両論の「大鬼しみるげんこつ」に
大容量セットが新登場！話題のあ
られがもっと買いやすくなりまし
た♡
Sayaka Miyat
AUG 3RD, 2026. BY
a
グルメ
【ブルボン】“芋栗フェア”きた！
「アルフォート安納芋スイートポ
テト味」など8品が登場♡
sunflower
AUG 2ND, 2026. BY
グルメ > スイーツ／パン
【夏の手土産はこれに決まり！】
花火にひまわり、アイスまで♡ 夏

....................

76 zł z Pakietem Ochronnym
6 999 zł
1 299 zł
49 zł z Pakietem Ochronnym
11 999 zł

....................

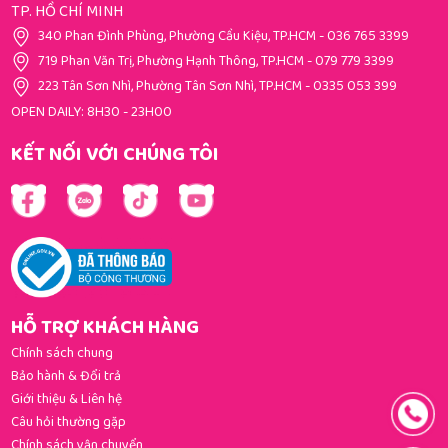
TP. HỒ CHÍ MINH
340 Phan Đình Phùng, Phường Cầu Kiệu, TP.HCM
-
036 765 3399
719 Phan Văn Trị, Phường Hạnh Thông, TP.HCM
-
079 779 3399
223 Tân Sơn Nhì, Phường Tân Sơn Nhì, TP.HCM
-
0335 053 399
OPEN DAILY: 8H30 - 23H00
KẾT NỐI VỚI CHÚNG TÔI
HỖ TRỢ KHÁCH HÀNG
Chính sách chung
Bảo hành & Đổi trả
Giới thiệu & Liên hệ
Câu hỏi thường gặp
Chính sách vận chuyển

....................

**About this task:**
Find each line in the records that includes the word "Pakietem". Report the total and nothing more.

**Exercise result:**
2